#### What to do
Copy each line of the records below that has "House" in it.

(Transcribed page contents)
• • •
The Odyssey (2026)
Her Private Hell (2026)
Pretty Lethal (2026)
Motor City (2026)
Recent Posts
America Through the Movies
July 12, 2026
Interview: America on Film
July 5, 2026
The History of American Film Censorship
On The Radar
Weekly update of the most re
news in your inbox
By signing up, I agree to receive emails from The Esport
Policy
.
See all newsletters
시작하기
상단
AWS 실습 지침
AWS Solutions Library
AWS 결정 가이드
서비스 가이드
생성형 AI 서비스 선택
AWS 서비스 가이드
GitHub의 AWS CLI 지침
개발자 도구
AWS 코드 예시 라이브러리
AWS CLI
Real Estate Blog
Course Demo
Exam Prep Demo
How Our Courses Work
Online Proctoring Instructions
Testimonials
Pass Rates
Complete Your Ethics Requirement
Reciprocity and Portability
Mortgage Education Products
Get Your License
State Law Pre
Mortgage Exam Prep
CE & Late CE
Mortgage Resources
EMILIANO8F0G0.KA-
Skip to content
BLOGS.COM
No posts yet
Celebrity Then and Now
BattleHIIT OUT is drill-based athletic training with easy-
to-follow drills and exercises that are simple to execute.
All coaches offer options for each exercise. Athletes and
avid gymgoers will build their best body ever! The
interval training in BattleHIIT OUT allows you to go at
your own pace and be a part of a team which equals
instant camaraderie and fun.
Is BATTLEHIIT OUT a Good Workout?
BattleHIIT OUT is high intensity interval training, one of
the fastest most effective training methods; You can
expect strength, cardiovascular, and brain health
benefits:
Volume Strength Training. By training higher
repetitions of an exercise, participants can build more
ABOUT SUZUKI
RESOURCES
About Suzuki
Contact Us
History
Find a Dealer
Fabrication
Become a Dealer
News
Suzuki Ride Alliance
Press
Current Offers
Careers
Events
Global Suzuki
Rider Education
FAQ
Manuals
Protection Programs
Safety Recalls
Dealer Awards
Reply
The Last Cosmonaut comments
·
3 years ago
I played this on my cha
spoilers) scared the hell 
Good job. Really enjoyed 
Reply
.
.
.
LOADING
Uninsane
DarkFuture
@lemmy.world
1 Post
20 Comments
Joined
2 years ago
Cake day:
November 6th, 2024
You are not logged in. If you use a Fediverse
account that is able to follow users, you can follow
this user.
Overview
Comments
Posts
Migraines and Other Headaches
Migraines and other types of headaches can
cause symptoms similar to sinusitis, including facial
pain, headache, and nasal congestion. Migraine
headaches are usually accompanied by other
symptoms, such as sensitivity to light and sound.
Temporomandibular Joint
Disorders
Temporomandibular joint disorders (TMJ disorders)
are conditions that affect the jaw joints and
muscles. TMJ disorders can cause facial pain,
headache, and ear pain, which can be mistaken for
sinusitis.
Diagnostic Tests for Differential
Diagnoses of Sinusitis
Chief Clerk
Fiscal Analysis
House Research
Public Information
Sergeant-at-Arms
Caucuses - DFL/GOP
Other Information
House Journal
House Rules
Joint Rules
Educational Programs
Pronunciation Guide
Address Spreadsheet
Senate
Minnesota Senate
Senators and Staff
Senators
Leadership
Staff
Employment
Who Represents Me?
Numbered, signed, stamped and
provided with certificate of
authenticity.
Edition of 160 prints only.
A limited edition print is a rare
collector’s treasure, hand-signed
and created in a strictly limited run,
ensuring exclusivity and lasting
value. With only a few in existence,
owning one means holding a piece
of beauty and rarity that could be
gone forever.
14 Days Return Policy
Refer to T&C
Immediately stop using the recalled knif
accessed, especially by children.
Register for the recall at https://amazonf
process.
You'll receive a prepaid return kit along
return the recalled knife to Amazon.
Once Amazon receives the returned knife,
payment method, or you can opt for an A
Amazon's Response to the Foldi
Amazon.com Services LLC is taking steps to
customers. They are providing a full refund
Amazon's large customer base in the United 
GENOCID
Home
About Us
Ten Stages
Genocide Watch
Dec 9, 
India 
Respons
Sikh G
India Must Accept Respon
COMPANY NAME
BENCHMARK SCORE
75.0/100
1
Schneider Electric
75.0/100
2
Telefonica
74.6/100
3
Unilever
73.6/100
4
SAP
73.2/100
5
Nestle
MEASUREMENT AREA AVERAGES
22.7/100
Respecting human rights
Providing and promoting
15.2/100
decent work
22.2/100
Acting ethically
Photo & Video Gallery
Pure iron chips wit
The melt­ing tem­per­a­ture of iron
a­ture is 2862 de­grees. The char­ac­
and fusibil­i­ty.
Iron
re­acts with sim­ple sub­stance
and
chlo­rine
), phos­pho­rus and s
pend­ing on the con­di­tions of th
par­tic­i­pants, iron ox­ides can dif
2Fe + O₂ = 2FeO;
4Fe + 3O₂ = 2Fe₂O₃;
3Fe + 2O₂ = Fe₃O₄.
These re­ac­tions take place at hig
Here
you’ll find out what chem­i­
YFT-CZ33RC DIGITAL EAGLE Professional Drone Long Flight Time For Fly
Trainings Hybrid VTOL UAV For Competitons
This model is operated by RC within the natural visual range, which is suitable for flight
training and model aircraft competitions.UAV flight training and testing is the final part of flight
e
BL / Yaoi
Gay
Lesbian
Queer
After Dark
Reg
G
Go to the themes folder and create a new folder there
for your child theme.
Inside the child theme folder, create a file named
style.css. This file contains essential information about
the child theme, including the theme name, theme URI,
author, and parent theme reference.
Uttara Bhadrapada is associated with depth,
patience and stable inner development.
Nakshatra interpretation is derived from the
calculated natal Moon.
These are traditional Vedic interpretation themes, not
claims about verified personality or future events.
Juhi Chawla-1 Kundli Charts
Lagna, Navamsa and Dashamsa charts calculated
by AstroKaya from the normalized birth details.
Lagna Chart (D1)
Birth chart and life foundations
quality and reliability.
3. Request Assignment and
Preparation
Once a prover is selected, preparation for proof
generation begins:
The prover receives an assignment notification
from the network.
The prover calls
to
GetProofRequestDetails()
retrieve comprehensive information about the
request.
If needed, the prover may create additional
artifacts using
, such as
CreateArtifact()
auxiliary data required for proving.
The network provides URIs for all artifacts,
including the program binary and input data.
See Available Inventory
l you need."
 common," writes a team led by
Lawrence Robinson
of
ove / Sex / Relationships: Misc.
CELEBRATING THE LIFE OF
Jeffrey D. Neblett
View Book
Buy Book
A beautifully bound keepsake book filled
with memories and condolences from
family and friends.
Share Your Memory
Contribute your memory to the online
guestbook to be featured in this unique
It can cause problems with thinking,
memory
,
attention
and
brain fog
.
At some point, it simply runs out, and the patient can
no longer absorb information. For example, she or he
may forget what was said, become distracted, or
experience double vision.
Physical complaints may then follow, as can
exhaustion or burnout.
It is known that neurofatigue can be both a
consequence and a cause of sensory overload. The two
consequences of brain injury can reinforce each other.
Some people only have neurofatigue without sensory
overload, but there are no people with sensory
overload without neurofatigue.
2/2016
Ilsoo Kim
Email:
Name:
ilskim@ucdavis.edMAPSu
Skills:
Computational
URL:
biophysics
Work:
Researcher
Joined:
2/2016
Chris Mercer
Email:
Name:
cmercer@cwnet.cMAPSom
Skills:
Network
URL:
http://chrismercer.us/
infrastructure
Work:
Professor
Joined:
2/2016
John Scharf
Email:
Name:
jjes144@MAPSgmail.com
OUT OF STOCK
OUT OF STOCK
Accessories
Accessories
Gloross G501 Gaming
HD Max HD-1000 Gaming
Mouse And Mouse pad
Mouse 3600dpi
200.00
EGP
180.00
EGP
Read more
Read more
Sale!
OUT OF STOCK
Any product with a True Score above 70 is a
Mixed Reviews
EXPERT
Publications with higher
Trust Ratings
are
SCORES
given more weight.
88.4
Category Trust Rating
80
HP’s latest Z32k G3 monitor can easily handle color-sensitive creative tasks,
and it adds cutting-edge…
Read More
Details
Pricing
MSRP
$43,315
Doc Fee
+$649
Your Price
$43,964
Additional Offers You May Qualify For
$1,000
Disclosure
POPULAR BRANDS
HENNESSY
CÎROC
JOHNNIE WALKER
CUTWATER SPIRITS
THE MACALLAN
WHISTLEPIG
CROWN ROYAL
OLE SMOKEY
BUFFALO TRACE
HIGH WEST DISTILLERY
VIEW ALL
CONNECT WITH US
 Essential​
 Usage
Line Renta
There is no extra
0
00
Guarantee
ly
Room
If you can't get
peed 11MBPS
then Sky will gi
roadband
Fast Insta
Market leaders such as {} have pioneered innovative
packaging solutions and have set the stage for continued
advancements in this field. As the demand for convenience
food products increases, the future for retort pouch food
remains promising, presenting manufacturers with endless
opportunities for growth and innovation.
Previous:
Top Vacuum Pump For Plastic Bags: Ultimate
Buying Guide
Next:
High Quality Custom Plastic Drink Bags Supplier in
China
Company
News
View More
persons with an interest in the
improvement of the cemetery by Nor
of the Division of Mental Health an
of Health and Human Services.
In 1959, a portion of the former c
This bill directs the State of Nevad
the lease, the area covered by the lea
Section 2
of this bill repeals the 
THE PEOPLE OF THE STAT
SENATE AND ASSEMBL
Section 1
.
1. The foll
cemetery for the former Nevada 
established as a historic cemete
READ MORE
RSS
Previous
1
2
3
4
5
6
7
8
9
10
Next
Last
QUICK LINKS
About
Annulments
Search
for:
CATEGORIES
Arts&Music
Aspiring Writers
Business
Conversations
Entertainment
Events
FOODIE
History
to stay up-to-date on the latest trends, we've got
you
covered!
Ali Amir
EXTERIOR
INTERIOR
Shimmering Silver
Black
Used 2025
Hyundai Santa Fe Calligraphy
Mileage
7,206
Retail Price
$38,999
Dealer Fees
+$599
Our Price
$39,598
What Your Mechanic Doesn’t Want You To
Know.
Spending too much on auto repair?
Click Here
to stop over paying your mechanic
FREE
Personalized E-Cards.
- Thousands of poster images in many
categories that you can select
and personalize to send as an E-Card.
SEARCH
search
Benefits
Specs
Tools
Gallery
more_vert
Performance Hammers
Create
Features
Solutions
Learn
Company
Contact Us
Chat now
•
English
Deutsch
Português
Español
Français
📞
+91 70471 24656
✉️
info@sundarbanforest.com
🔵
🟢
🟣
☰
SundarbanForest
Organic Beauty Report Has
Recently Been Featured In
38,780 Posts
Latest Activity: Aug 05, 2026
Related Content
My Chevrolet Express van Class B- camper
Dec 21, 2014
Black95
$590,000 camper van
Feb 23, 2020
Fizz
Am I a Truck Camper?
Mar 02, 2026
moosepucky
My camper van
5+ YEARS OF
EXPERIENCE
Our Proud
• • •
#### Task result
House Research
House Journal
House Rules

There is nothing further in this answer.